Independent analysis by the Independent Water Commission found no evidence that ownership models—whether public or private—determine performance. What matters is strong regulation, effective enforcement, and sustained investment. That is why the Government is focused on reforming how the sector is regulated, rather than pursuing disruptive and costly structural change.
This is why we are delivering the most far reaching overhaul of water regulation in a generation. Through the Water White Paper, we are strengthening the powers of regulators, introducing tougher oversight, enabling no notice inspections, and taking a prevention first approach to pollution. We are also increasing accountability by banning bonuses for senior executives when performance falls short, introducing swift and automatic penalties for pollution incidents, and creating new criminal sanctions for those who obstruct investigations. Nationalisation is not the answer—tougher regulation is—and we are giving regulators the teeth they need to act quickly and decisively.
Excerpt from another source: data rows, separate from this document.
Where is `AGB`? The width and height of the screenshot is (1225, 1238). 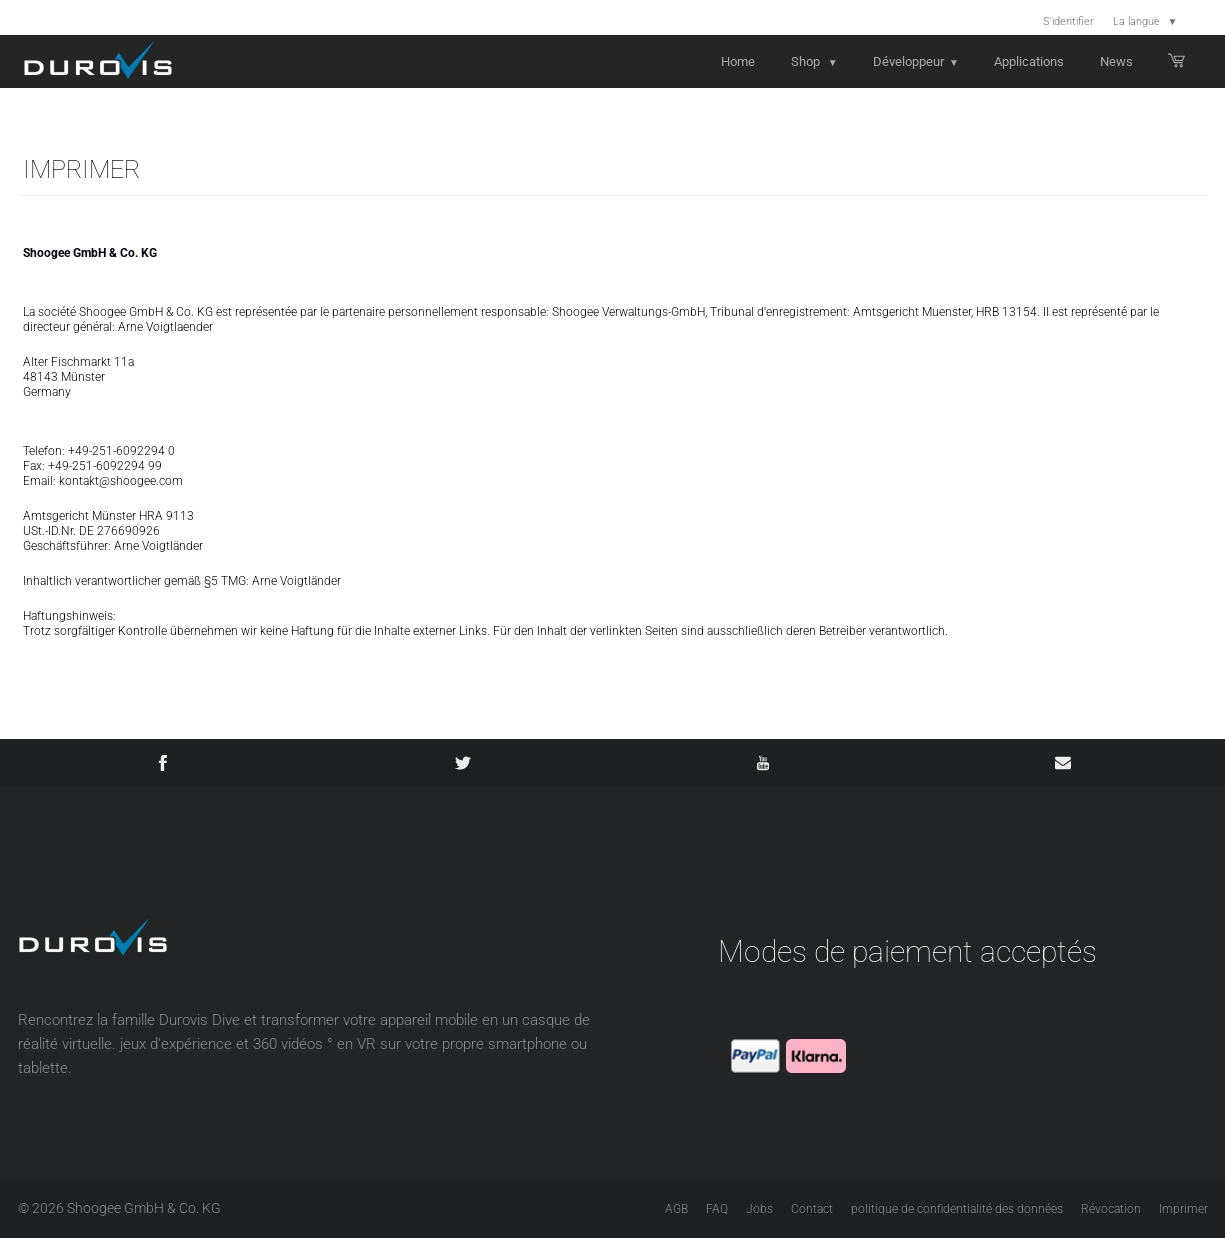 AGB is located at coordinates (676, 1209).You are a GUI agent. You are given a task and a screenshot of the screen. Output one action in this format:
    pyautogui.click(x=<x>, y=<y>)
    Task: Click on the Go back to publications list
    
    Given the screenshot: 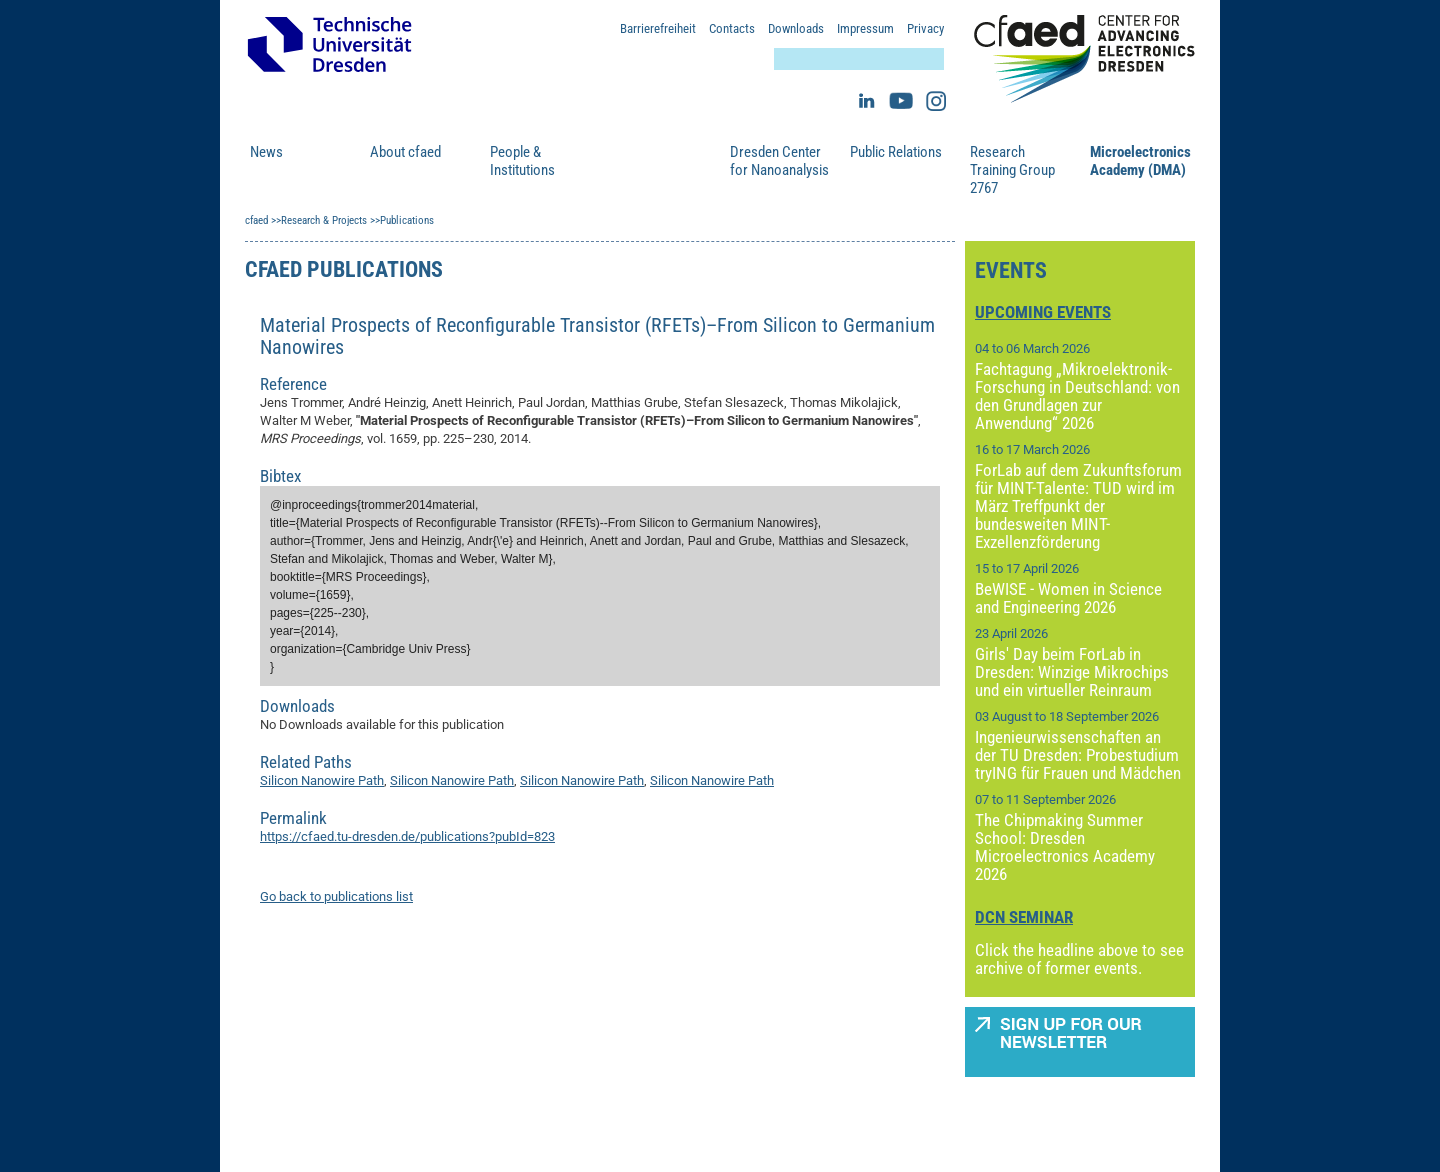 What is the action you would take?
    pyautogui.click(x=336, y=896)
The Water White Paper is also clear that where a water company proposes a transition to a different ownership model, such as a not for profit structure, the new regulator will assess whether this should go ahead and ensure that the interests of customers are properly protected and reflected in any decision.
The Government remains focused on ensuring water companies meet the high standards the public expects, invest in resilient infrastructure, protect bill payers, and restore the environment for future generations—delivering real improvements without the delay, disruption, and cost that nationalisation would bring.